[Start of Attachment]

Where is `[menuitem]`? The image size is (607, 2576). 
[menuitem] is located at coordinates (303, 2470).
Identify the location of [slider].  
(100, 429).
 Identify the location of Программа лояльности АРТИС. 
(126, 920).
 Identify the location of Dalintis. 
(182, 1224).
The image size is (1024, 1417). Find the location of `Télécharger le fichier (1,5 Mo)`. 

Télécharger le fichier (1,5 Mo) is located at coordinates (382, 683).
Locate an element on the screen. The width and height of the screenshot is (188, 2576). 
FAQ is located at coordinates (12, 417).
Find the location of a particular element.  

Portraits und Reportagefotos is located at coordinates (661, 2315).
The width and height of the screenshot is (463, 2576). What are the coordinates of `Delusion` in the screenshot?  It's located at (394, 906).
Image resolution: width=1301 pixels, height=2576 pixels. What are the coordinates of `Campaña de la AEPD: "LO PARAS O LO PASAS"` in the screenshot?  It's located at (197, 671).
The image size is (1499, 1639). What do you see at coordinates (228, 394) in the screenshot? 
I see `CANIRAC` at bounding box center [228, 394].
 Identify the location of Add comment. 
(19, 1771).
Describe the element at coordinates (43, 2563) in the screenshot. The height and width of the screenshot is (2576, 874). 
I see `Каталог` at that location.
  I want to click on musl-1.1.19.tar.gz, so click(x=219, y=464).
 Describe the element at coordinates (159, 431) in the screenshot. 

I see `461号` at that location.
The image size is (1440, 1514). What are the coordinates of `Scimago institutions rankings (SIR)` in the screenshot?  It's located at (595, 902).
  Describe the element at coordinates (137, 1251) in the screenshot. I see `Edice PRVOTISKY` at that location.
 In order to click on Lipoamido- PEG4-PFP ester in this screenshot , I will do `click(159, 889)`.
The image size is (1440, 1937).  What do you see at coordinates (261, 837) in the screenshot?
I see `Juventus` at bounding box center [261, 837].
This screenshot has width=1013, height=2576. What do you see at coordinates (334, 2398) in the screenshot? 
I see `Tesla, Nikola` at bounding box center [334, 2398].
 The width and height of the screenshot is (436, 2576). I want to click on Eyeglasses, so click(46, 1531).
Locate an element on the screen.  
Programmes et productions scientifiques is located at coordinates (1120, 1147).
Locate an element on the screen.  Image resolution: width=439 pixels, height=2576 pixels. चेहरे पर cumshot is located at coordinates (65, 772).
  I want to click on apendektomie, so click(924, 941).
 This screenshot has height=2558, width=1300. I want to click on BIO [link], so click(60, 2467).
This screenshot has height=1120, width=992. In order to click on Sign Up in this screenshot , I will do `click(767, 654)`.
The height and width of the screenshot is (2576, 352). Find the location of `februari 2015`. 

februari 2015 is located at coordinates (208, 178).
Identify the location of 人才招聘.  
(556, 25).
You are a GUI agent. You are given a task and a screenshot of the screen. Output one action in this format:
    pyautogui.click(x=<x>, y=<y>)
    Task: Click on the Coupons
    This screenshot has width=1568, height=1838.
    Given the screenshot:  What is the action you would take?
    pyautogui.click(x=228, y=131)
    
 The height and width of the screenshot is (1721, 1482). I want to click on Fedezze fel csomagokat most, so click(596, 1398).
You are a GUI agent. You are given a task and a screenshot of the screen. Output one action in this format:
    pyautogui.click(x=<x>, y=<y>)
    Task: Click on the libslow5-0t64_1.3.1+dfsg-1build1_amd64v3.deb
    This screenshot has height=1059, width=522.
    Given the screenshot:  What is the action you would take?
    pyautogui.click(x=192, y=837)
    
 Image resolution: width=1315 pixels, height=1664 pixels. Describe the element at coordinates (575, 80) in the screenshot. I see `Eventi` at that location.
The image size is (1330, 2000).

[End of Attachment]

Send back each record exactly as it stands.

Where is `[menuitem]`? The image size is (607, 2576). 
[menuitem] is located at coordinates (303, 2470).
Identify the location of [slider].  
(100, 429).
 Identify the location of Программа лояльности АРТИС. 
(126, 920).
 Identify the location of Dalintis. 
(182, 1224).
The image size is (1024, 1417). Find the location of `Télécharger le fichier (1,5 Mo)`. 

Télécharger le fichier (1,5 Mo) is located at coordinates (382, 683).
Locate an element on the screen. The width and height of the screenshot is (188, 2576). 
FAQ is located at coordinates (12, 417).
Find the location of a particular element.  

Portraits und Reportagefotos is located at coordinates (661, 2315).
The width and height of the screenshot is (463, 2576). What are the coordinates of `Delusion` in the screenshot?  It's located at (394, 906).
Image resolution: width=1301 pixels, height=2576 pixels. What are the coordinates of `Campaña de la AEPD: "LO PARAS O LO PASAS"` in the screenshot?  It's located at (197, 671).
The image size is (1499, 1639). What do you see at coordinates (228, 394) in the screenshot? 
I see `CANIRAC` at bounding box center [228, 394].
 Identify the location of Add comment. 
(19, 1771).
Describe the element at coordinates (43, 2563) in the screenshot. The height and width of the screenshot is (2576, 874). 
I see `Каталог` at that location.
  I want to click on musl-1.1.19.tar.gz, so click(x=219, y=464).
 Describe the element at coordinates (159, 431) in the screenshot. 

I see `461号` at that location.
The image size is (1440, 1514). What are the coordinates of `Scimago institutions rankings (SIR)` in the screenshot?  It's located at (595, 902).
  Describe the element at coordinates (137, 1251) in the screenshot. I see `Edice PRVOTISKY` at that location.
 In order to click on Lipoamido- PEG4-PFP ester in this screenshot , I will do `click(159, 889)`.
The image size is (1440, 1937).  What do you see at coordinates (261, 837) in the screenshot?
I see `Juventus` at bounding box center [261, 837].
This screenshot has width=1013, height=2576. What do you see at coordinates (334, 2398) in the screenshot? 
I see `Tesla, Nikola` at bounding box center [334, 2398].
 The width and height of the screenshot is (436, 2576). I want to click on Eyeglasses, so click(46, 1531).
Locate an element on the screen.  
Programmes et productions scientifiques is located at coordinates (1120, 1147).
Locate an element on the screen.  Image resolution: width=439 pixels, height=2576 pixels. चेहरे पर cumshot is located at coordinates (65, 772).
  I want to click on apendektomie, so click(924, 941).
 This screenshot has height=2558, width=1300. I want to click on BIO [link], so click(60, 2467).
This screenshot has height=1120, width=992. In order to click on Sign Up in this screenshot , I will do `click(767, 654)`.
The height and width of the screenshot is (2576, 352). Find the location of `februari 2015`. 

februari 2015 is located at coordinates (208, 178).
Identify the location of 人才招聘.  
(556, 25).
You are a GUI agent. You are given a task and a screenshot of the screen. Output one action in this format:
    pyautogui.click(x=<x>, y=<y>)
    Task: Click on the Coupons
    This screenshot has width=1568, height=1838.
    Given the screenshot:  What is the action you would take?
    pyautogui.click(x=228, y=131)
    
 The height and width of the screenshot is (1721, 1482). I want to click on Fedezze fel csomagokat most, so click(596, 1398).
You are a GUI agent. You are given a task and a screenshot of the screen. Output one action in this format:
    pyautogui.click(x=<x>, y=<y>)
    Task: Click on the libslow5-0t64_1.3.1+dfsg-1build1_amd64v3.deb
    This screenshot has height=1059, width=522.
    Given the screenshot:  What is the action you would take?
    pyautogui.click(x=192, y=837)
    
 Image resolution: width=1315 pixels, height=1664 pixels. Describe the element at coordinates (575, 80) in the screenshot. I see `Eventi` at that location.
The image size is (1330, 2000).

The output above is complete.